Views: 145 Author: Site Editor Publish Time: 2020-07-20 Origin: Site
Our most popular blog post, our most frequently asked question and our first question to our customers – what are you looking for a soft or hard suitcase? Both come in various sizes, both have a range of quality options from entry level to premium, both have broad price points and functional features and both get the job done. So, which is better? It depends on personal preference, travel plans and sometimes budget.
The choice of hard suitcases now outnumbers the soft ranges by about 4 to 1 (on average for major brands), so the consumers have overwhelmingly made a preference for hard suitcase clear. But there are other factors at play on this, there is more opportunity to incorporate tech and new innovation in hard suitcases, soft suitcases have a ‘sameness’ to them so that there are only so many ranges one brand can have without it being repetitive and unnecessary. That, however does not necessarily mean a hard suitcase is the right choice for you.
So just as we did in our original post, we’ll look at the major pro's and con's of each (read the original post here), with an updated perspective on the latest built in features.
Before launching into our list, it is worth outlining the following rule regarding weight;
A soft suitcase will typically be lighter at comparable prices. So for a $120 cabin suitcase, normally a soft one would be lighter than a hard suitcase in this price bracket.
Ultra-light hard suitcases exist and are often the lightest on the market, however, it is premium materials that get them this light, so the prices start from about $250 upwards for a cabin in the ultralight category.
Lightweight and strong construction. The strength to weight ratio is generally better on the latest ultra-lightweight hard suitcases*
New built in tech offerings such as USB ports, built in scales, combi locks, personalisation or engraving and so on.
Better security – the hard shell reduces theft through case slitting (or anyone adding something to external pockets).
Maximum packing space, due to the thin plastic shell construction you get maximum packing space inside as space is not given over to folds of fabric and lining.
Protection for your belongings, the hard shells are very durable and resilient, if your case is dropped it offers better impact resistance and therefore protects fragile items inside better.

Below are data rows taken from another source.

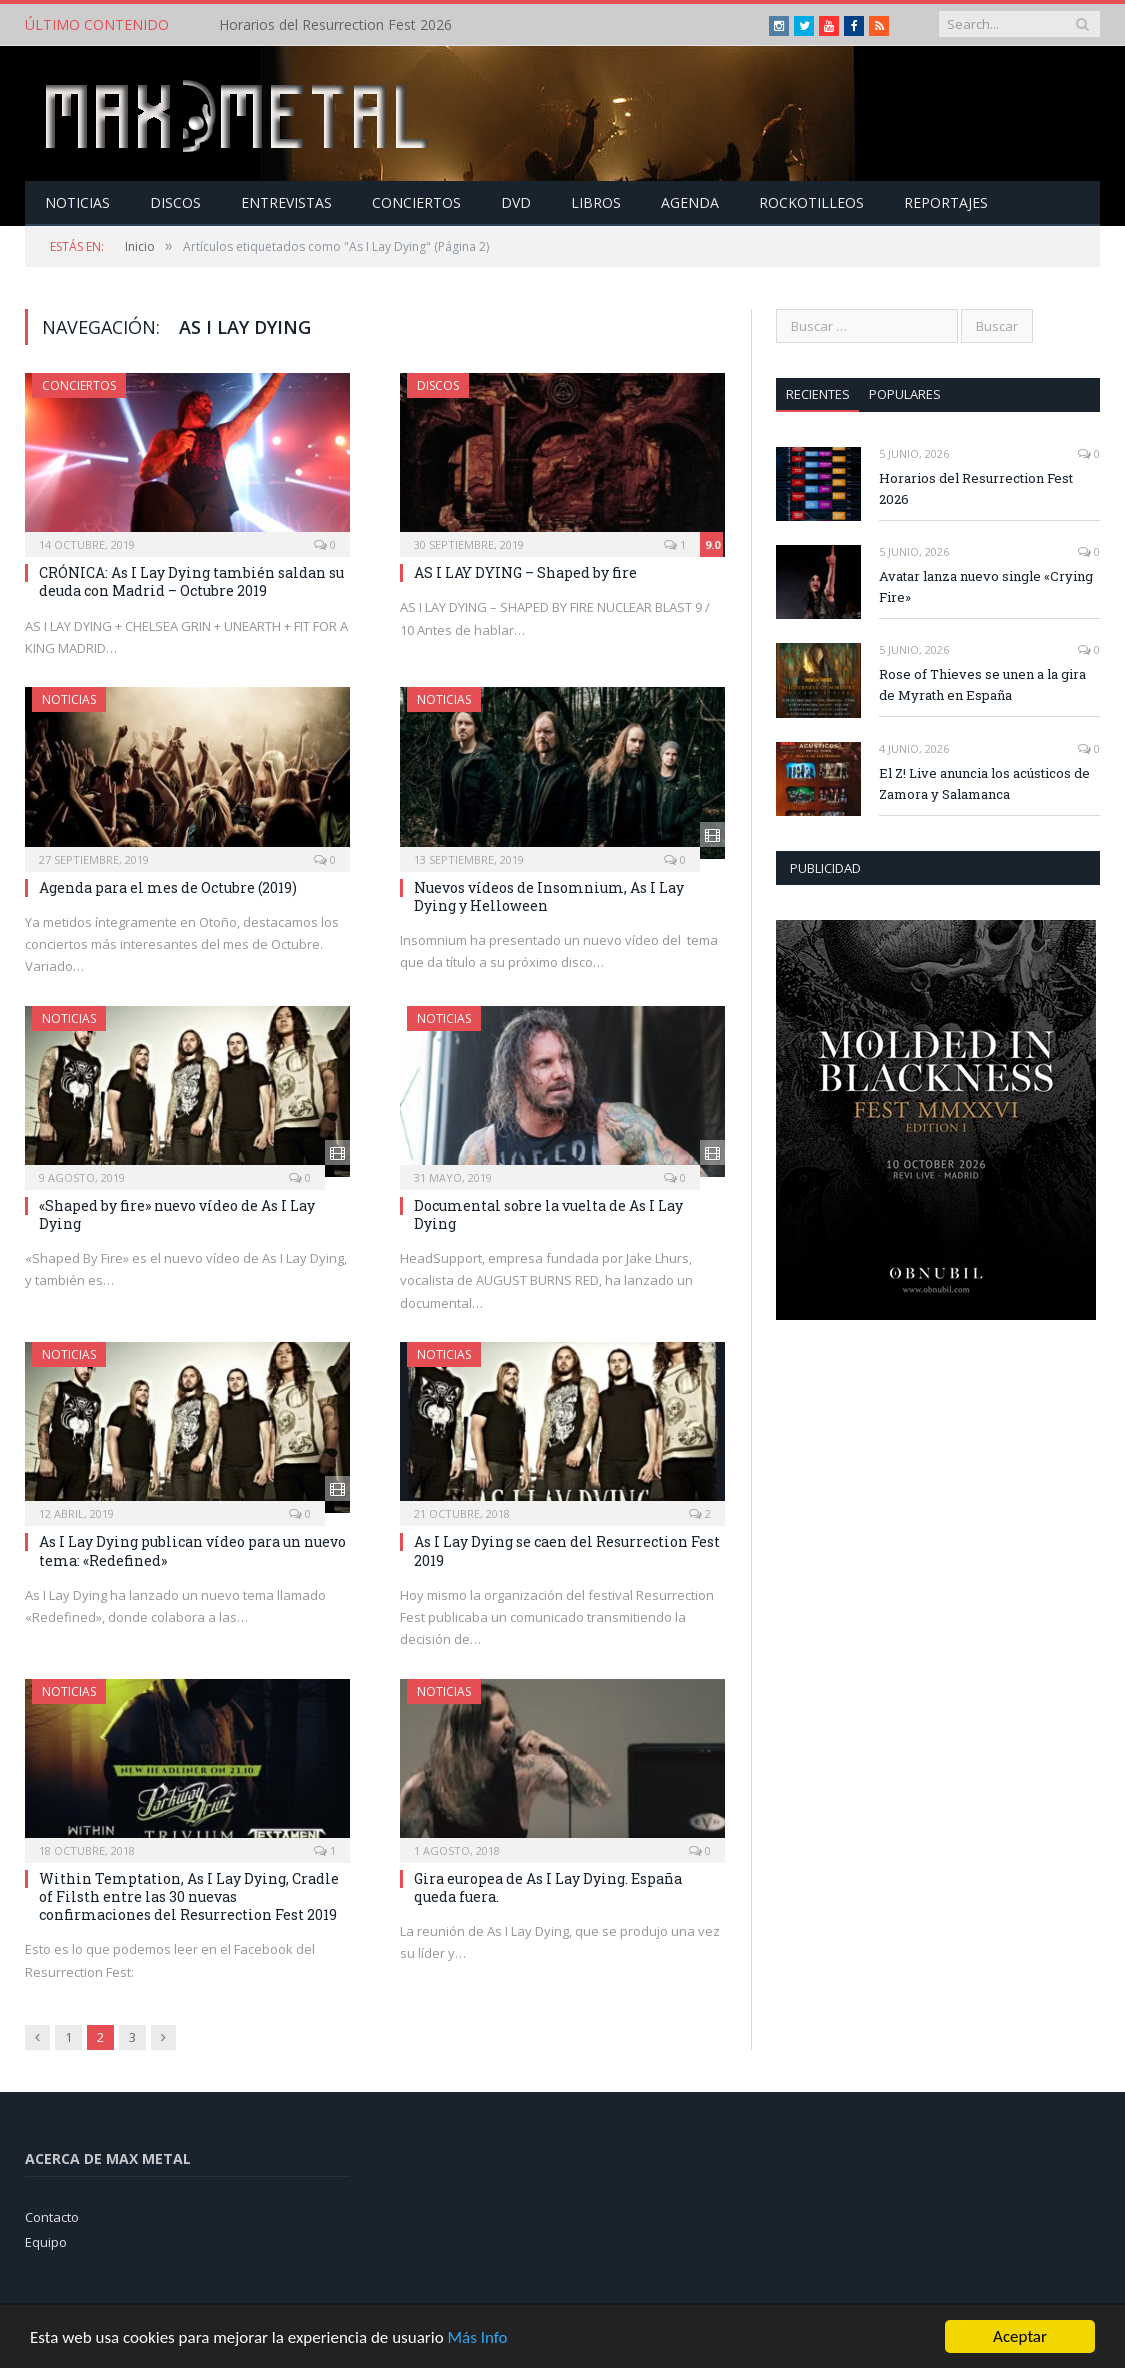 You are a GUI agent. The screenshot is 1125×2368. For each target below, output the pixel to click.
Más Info (477, 2337)
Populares (905, 394)
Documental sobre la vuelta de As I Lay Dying (548, 1214)
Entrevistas (286, 202)
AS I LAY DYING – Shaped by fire (525, 572)
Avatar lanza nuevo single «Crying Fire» (986, 586)
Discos (175, 202)
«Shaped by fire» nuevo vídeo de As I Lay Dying (177, 1214)
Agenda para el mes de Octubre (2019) (168, 887)
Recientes (818, 394)
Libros (596, 202)
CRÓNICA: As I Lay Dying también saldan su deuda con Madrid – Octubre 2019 (191, 581)
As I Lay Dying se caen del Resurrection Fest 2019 (567, 1550)
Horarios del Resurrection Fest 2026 (335, 25)
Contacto (52, 2217)
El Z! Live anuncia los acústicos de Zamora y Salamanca (984, 783)
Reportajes (946, 202)
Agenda (690, 202)
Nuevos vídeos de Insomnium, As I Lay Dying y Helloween (549, 896)
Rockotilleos (811, 202)
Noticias (77, 202)
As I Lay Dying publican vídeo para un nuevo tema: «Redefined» (192, 1550)
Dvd (516, 202)
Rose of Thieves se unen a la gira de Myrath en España (982, 684)
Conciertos (416, 202)
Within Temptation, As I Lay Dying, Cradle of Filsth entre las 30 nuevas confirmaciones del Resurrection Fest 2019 (189, 1896)
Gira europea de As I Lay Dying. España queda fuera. (548, 1887)
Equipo (46, 2242) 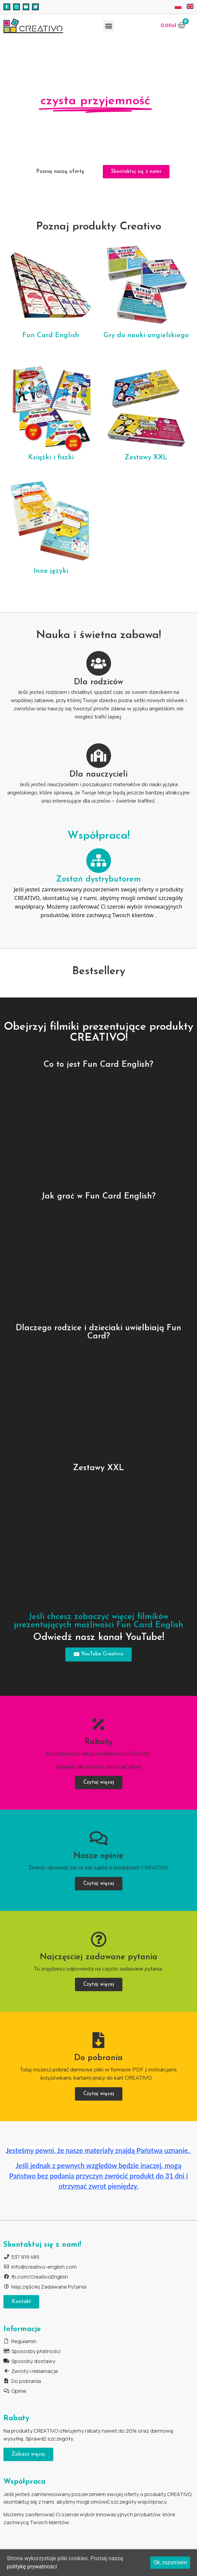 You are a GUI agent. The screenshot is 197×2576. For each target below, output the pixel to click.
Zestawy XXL (145, 457)
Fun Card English (50, 335)
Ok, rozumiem (170, 2562)
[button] (108, 26)
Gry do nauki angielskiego (146, 335)
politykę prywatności (32, 2566)
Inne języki (51, 571)
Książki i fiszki (51, 457)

Space when the suitcase is open – and this is a major one, they take up twice the space then a soft case when open. To pack or unpack or even just slip your jacket into your suitcase, you need to open the suitcase right up and lay it flat due to the middle division. Mostly hotel rooms are short on space and it can be very difficult to negotiate opening and closing a medium or large suitcase each day. If you take a hard suitcase be prepared to completely unpack at your destination, no matter how short your stay.
Hard suitcases don't always have an expander section, where most soft suitcases do. If a hard suitcase does expand, it's typically a heavier model.

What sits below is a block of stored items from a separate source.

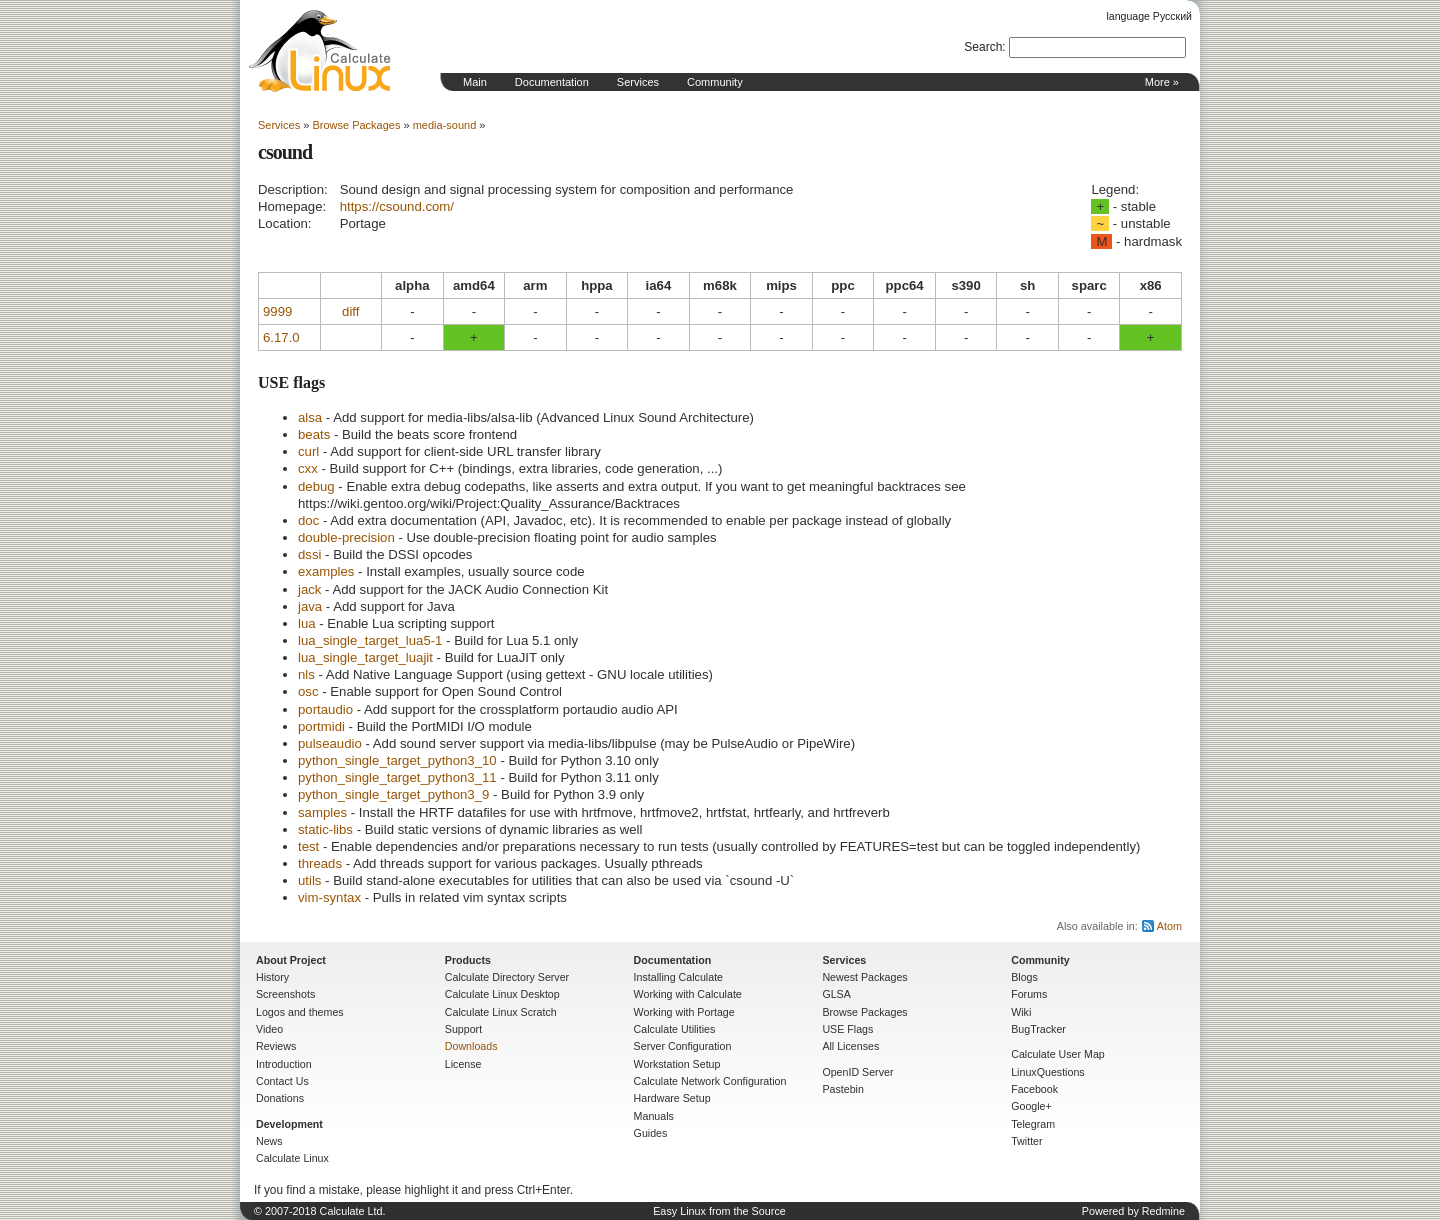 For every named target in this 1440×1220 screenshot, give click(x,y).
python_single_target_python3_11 (397, 777)
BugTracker (1038, 1029)
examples (326, 571)
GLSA (836, 994)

Hard suitcases are less car friendly, especially if you're travelling in pairs or more with a couple of hard suitcases. Consider whether you will be in and out of taxis or hiring a car in your travels and ensure your hard suitcase/s will fit!
More organised packing – soft suitcases normally have a more organised packing system with additional pockets and external pockets for fast access whilst in transit. It is easier to travel with a soft suitcase through airports, train stations and cities as you can simply add your tickets and bottle of water to the outside pocket, however this does bring with it reduced security.
They take up less space when they are open – you can simply lean your case up against the wall and open the lid, this way you can get away with not unpacking on short stays, or partially unpacking, or like me you can toss your dirty clothes in the case and close the lid to hide the mess and keep your hotel room pristine.
They often have expander sections making them versatile for different trips.
Often soft suitcases are easier to pack into car boots depending on their design and how rigid they are.
Unlike hard suitcases, the lighter a soft suitcase is the flimsier it might be as it is likely made from less heavy duty fabrics or it will have less features.
Less security, thieves are able to cut through fabric to break into a case, external pockets can also have items put in without your knowledge (this can be overcome with travel locks).
Less protection for the items inside, a hard suitcase will absorb the impact from bumps and knocks, a soft suitcase won't so much.
Fabric is more prone to wear and tear than plastic, for example fraying, pulling or ripping, in many instances it won't compromise the function of the bag but in some instances it might.
So to summarise the list and put it into the context of travel; for a normal business or leisure traveller a soft suitcase might be easier to pack, live out of and generally just manage whilst in transit. The pockets, organisation, ability to partly open the case to add or remove items and the fact that they take up less space when they are open is typically just easier. Soft suitcases also offer great value for money for lightweight options.
However, generally the soft suitcases, whilst they vary in quality, don't have unique travel features like the hard suitcases do that may make them more suited to specific travellers. Features such as ultra lightweight materials, built in scales, expanders, interior organisation, personalisation, business compartments and so on that mean there is a huge range to choose from so you can find the perfect model for you.